(AIM OF THE TASK): Please repeat the listing below exactly, but do not include its pictures.

(RECORDS):
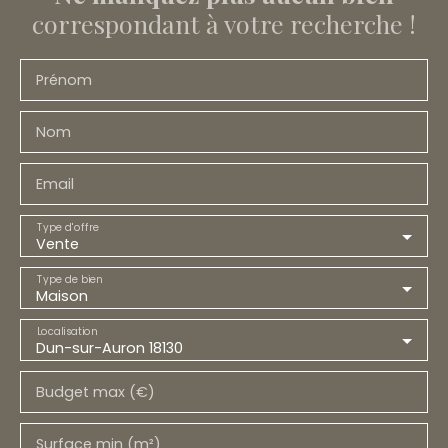
correspondant à votre recherche !
Prénom
Nom
Email
Type d'offre
Vente
Type de bien
Maison
Localisation
Dun-sur-Auron 18130
Budget max (€)
Surface min (m²)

(ANSWER TO THE PROBLEM):
correspondant à votre recherche !
Prénom
Nom
Email
Type d'offre
Vente
Type de bien
Maison
Localisation
Dun-sur-Auron 18130
Budget max (€)
Surface min (m²)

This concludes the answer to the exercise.